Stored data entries
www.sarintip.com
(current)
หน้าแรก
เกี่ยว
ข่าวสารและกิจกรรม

* * *

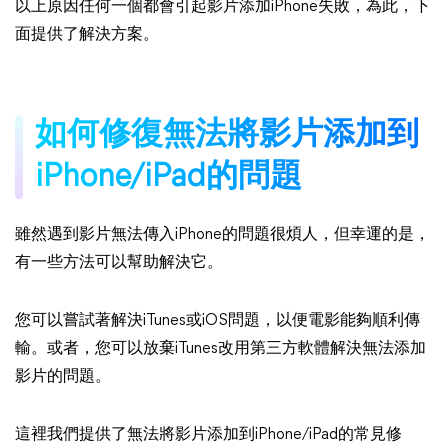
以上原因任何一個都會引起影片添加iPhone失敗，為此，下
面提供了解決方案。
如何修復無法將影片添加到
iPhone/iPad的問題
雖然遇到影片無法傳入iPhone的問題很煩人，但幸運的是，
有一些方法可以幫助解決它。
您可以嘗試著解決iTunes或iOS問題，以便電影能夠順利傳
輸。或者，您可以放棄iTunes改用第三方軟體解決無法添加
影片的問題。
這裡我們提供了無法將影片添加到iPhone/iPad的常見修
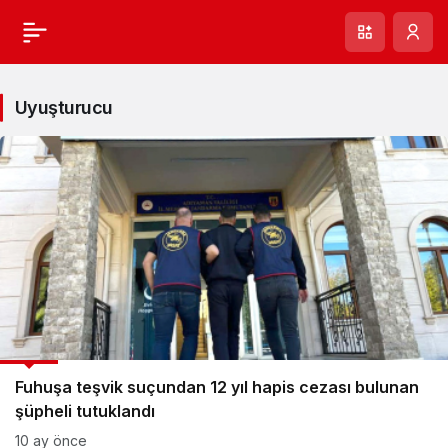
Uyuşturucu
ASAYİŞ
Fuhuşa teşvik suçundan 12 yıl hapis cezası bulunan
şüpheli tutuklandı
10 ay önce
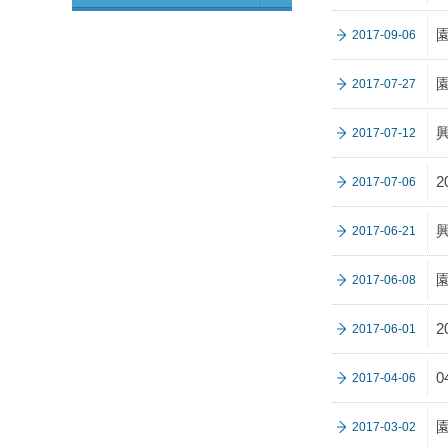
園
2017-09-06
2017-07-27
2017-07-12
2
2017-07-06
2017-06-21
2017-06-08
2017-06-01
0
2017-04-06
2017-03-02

■ TASK REQUIREMENTS
Every line above from the line with "www.sarintip.com" to the line with "ข่าวสารและกิจกรรม", both included, must be reproduced exactly, and no other line may appear.

■ OUTPUT BELOW
www.sarintip.com
(current)
หน้าแรก
เกี่ยว
ข่าวสารและกิจกรรม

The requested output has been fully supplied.